Accordingly, it is the carrier's strict obligation to select its drivers and similar employees with due
regard not only to their technical competence and physical ability, but also, no less important, to their
total personality, including their patterns of behavior, moral fibers, and social attitude.
Applying this stringent norm to the facts in this case, therefore, the lower court rightly adjudged the
defendant carrier liable pursuant to Art. 1759 of the Civil Code. The dismissal of the claim against
the defendant driver was also correct. Plaintiff's action was predicated on breach of contract of
carriage7 and the cab driver was not a party thereto. His civil liability is covered in the criminal case
wherein he was convicted by final judgment.

In connection with the award of damages, the court a quo granted only P3,000 to plaintiff-appellant.

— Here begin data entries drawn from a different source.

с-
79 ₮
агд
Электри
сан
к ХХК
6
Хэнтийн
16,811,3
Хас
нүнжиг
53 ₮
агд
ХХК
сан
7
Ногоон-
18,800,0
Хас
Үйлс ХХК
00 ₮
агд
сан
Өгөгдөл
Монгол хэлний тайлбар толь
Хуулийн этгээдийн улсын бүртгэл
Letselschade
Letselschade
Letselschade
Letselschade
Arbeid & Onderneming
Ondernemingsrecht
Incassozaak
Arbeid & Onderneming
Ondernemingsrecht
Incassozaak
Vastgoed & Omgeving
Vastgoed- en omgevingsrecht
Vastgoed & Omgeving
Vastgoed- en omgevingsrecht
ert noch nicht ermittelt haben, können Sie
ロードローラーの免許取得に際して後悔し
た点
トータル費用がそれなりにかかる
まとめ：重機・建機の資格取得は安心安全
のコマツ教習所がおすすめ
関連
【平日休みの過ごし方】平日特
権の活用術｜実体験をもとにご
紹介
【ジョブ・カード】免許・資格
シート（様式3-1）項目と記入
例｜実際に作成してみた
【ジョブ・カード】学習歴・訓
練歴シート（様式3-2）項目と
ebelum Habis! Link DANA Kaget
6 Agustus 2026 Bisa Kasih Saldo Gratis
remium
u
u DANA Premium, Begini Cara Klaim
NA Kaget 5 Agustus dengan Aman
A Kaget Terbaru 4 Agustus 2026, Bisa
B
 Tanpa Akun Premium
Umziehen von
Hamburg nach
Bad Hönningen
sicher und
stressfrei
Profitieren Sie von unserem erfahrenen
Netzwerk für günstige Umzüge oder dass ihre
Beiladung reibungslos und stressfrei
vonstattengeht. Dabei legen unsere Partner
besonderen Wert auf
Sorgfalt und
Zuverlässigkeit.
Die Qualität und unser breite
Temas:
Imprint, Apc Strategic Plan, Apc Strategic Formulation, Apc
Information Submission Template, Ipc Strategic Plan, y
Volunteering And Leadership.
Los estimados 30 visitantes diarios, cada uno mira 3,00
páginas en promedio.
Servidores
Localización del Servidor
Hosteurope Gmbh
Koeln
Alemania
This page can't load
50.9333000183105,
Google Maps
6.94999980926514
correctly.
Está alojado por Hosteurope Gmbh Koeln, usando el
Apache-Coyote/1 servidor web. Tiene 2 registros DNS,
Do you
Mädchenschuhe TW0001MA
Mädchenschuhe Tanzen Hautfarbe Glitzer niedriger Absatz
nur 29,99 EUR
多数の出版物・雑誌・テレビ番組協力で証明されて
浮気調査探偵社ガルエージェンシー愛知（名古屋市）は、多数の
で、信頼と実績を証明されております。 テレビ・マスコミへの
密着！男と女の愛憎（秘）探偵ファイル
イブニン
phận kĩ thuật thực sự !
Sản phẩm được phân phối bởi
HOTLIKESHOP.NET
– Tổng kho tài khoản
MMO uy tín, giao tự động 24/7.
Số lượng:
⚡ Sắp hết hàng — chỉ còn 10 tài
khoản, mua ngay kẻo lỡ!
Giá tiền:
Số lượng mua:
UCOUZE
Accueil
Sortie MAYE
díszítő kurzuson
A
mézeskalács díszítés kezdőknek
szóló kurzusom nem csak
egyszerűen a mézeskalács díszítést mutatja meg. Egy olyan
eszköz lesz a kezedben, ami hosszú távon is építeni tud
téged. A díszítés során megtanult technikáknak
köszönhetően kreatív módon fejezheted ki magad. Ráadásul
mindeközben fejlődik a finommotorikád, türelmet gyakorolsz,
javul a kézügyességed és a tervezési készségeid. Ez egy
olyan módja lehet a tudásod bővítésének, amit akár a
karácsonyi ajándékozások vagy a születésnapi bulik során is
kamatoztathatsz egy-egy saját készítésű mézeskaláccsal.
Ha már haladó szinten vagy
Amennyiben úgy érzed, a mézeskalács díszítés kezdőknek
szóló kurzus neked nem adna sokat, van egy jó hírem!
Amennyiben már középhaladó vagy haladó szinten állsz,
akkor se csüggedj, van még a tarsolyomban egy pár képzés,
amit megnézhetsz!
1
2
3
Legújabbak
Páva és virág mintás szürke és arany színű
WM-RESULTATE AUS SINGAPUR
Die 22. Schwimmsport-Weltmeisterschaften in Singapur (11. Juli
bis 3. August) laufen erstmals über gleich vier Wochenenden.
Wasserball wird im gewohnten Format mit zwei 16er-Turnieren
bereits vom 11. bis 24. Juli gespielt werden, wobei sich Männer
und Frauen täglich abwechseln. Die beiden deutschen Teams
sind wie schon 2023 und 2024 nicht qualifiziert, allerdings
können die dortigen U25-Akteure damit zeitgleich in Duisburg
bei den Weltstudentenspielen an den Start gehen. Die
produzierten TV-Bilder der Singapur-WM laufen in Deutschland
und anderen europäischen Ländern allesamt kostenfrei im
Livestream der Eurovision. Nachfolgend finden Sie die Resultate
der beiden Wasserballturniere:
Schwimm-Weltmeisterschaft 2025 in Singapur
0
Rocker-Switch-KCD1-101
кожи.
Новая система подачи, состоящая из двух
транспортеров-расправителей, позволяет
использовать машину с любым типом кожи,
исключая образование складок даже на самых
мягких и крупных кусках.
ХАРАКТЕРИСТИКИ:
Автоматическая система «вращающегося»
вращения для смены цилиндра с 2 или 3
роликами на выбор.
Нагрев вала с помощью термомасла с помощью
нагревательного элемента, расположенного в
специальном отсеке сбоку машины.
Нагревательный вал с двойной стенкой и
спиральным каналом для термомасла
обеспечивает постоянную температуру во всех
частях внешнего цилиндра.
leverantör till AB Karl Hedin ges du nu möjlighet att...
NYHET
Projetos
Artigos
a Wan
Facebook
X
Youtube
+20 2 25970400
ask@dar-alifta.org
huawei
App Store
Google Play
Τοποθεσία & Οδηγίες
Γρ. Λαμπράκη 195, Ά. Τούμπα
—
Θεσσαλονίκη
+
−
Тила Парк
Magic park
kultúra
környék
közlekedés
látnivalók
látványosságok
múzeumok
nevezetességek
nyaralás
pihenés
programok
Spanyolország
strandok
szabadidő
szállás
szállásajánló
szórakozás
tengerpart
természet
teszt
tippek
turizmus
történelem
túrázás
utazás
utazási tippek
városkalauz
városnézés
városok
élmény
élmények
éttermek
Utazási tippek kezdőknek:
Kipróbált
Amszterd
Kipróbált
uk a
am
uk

This is the minimum compensatory damages amount recoverable under Art. 1764 in connection with
Art. 2206 of the Civil Code when a breach of contract results in the passenger's death. As has been
the policy followed by this Court, this minimal award should be increased to P6,000. As to other
alleged actual damages, the lower court's finding that plaintiff's evidence thereon was not
convincing,8 should not be disturbed. Still, Arts. 2206 and 1764 awardmoral damages in addition to
compensatory damages, to the parents of the passenger killed to compensate for the mental
anguish they suffered. A claim therefor, having been properly made, it becomes the court's duty to
award moral damages.9 Plaintiff demands P5,000 as moral damages; however, in the circumstances,
We consider P3,000 moral damages, in addition to the P6,000 damages afore-stated, as sufficient.
Interest upon such damages are also due to plaintiff-appellant. 10
Wherefore, with the modification increasing the award of actual damages in plaintiff's favor to
P6,000, plus P3,000.00 moral damages, with legal interest on both from the filing of the complaint on
December 6, 1961 until the whole amount is paid, the judgment appealed from is affirmed in all other
respects. No costs. So ordered.
Concepcion, C.J., Reyes, J.B.L., Dizon, Makalintal, Zaldivar, Sanchez and Castro, JJ., concur.